A Two-Color Fluorescent Thermometry Technique for Microfluidic Systems

The feasibility of implementing a two-color laser-induced fluorescence (LIF) technique to study thermal transport at the microscale is investigated. A temperature-sensitive fluorescent dye (Rhodamine B) and a temperature-insensitive fluorescent dye (Sulforhodamine-101) are used in tandem to determine fluid temperature with high accuracy and low noise using a pulsed Nd:YAG laser as an illumination source. While the fluorescence intensity of the temperature-sensitive dye is proportional to temperature, it is also biased by variations in the illuminating intensity. Therefore, a second temperature-insensitive dye is utilized in order to compensate for such biases. Calibration of the two-color LIF system reveals that the two-dye mixture in water yields a temperature sensitivity of 2.7\%/K with volumetric illumination from the pulsed Nd:YAG laser.
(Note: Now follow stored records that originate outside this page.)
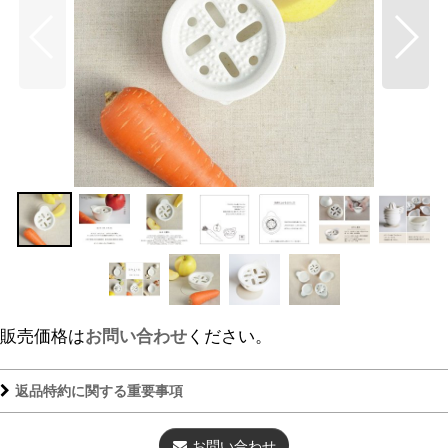
販売価格は
お問い合わせ
ください。
返品特約に関する重要事項
お問い合わせ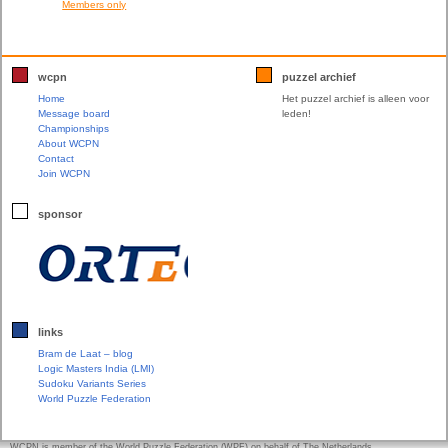
Members only
wcpn
puzzel archief
Home
Het puzzel archief is alleen voor
Message board
leden!
Championships
About WCPN
Contact
Join WCPN
sponsor
links
Bram de Laat – blog
Logic Masters India (LMI)
Sudoku Variants Series
World Puzzle Federation
WCPN is member of the World Puzzle Federation (WPF) on behalf of The Netherlands.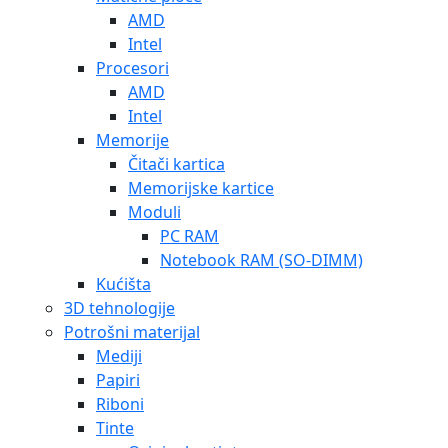
AMD
Intel
Procesori
AMD
Intel
Memorije
Čitači kartica
Memorijske kartice
Moduli
PC RAM
Notebook RAM (SO-DIMM)
Kućišta
3D tehnologije
Potrošni materijal
Mediji
Papiri
Riboni
Tinte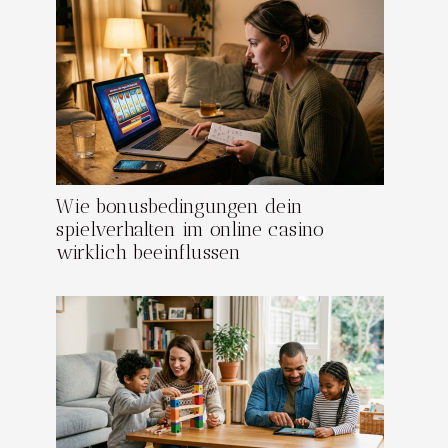
Wie bonusbedingungen dein
spielverhalten im online casino
wirklich beeinflussen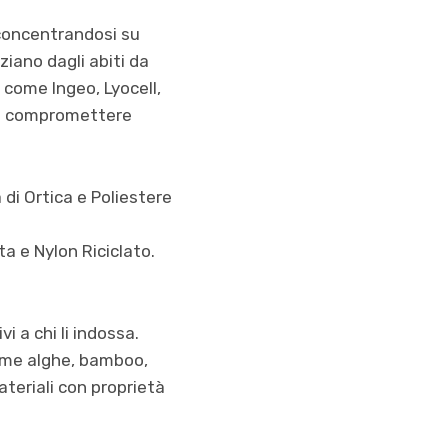
 concentrandosi su
ziano dagli abiti da
i come Ingeo, Lyocell,
nza compromettere
 di Ortica e Poliestere
a e Nylon Riciclato.
i a chi li indossa.
come alghe, bamboo,
teriali con proprietà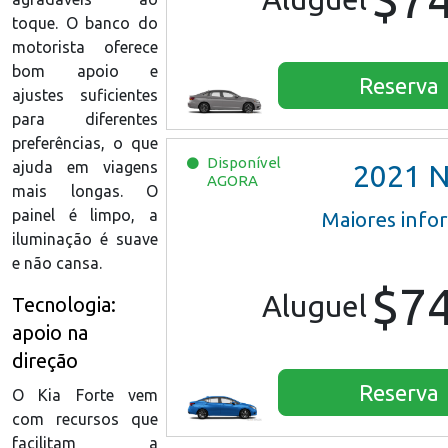
toque. O banco do
motorista oferece
bom apoio e
Reserva
ajustes suficientes
para diferentes
preferências, o que
Disponível
ajuda em viagens
2021
Nissan
AGORA
mais longas. O
painel é limpo, a
Maiores info
iluminação é suave
e não cansa.
$7
Aluguel
Tecnologia:
apoio na
direção
Reserva
O Kia Forte vem
com recursos que
facilitam a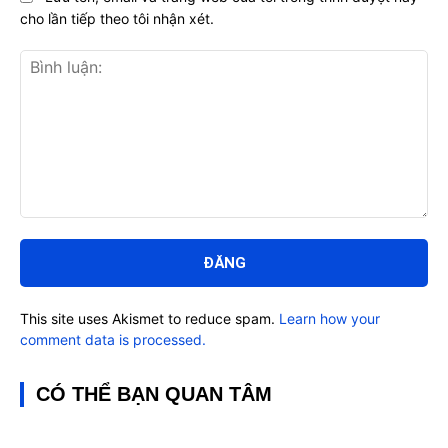
cho lần tiếp theo tôi nhận xét.
Bình
luận:
This site uses Akismet to reduce spam.
Learn how your
comment data is processed.
CÓ THỂ BẠN QUAN TÂM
Additionally, the feasibility of this methodology for conducting temperature measurements is explored by measuring a steady-state temperature gradient generated across a microfluidic channel array by two large hot and cold reservoirs. These measurements yielded mean steady-state temperatures in the microchannels within $\pm0.3\,^{\circ}$C of the predicted temperatures, with experimental uncertainties in the range $\pm0.48\,^{\circ}$C to $\pm0.56\,^{\circ}$C. Finally, this technique is applied to study the thermal transport characteristics of laminar and transitional flow within a heated rectangular copper microchannel.